■ Data listing ■
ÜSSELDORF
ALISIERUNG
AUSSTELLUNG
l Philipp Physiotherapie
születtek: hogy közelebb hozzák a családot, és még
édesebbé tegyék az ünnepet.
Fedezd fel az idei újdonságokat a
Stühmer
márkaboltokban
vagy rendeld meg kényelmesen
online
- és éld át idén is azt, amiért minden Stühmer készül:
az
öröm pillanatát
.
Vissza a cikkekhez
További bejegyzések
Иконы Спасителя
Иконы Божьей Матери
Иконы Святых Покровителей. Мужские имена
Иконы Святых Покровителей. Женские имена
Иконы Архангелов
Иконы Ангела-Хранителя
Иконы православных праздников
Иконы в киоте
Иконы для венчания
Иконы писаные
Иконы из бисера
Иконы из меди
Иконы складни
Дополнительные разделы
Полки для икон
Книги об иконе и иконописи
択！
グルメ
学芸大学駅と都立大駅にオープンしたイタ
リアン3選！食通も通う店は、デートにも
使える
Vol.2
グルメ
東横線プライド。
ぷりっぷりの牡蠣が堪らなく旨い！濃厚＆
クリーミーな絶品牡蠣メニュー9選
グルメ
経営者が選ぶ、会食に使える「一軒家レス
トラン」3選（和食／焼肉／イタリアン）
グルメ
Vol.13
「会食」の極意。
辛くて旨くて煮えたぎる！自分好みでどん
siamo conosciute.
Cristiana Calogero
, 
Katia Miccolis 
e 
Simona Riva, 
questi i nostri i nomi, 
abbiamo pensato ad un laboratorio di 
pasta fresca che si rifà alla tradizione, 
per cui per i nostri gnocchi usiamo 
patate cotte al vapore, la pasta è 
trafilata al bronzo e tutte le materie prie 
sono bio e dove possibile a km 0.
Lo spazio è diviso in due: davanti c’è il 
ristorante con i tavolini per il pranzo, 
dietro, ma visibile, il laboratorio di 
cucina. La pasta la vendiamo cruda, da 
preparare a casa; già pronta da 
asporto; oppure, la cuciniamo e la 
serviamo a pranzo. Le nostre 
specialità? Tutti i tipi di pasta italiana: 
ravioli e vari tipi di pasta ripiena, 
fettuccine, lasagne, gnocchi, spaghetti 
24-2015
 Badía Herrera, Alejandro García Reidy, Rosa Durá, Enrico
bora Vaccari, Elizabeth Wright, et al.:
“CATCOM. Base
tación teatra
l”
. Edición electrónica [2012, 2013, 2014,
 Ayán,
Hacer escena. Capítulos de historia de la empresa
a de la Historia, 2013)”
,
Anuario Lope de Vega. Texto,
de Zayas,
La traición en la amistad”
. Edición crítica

■ Exercise prompt ■
Write out exactly the lines from the line holding "クリーミーな絶品牡蠣メニュー9選" through the last line of the data, and nothing besides those lines.

■ Result ■
クリーミーな絶品牡蠣メニュー9選
グルメ
経営者が選ぶ、会食に使える「一軒家レス
トラン」3選（和食／焼肉／イタリアン）
グルメ
Vol.13
「会食」の極意。
辛くて旨くて煮えたぎる！自分好みでどん
siamo conosciute.
Cristiana Calogero
, 
Katia Miccolis 
e 
Simona Riva, 
questi i nostri i nomi, 
abbiamo pensato ad un laboratorio di 
pasta fresca che si rifà alla tradizione, 
per cui per i nostri gnocchi usiamo 
patate cotte al vapore, la pasta è 
trafilata al bronzo e tutte le materie prie 
sono bio e dove possibile a km 0.
Lo spazio è diviso in due: davanti c’è il 
ristorante con i tavolini per il pranzo, 
dietro, ma visibile, il laboratorio di 
cucina. La pasta la vendiamo cruda, da 
preparare a casa; già pronta da 
asporto; oppure, la cuciniamo e la 
serviamo a pranzo. Le nostre 
specialità? Tutti i tipi di pasta italiana: 
ravioli e vari tipi di pasta ripiena, 
fettuccine, lasagne, gnocchi, spaghetti 
24-2015
 Badía Herrera, Alejandro García Reidy, Rosa Durá, Enrico
bora Vaccari, Elizabeth Wright, et al.:
“CATCOM. Base
tación teatra
l”
. Edición electrónica [2012, 2013, 2014,
 Ayán,
Hacer escena. Capítulos de historia de la empresa
a de la Historia, 2013)”
,
Anuario Lope de Vega. Texto,
de Zayas,
La traición en la amistad”
. Edición crítica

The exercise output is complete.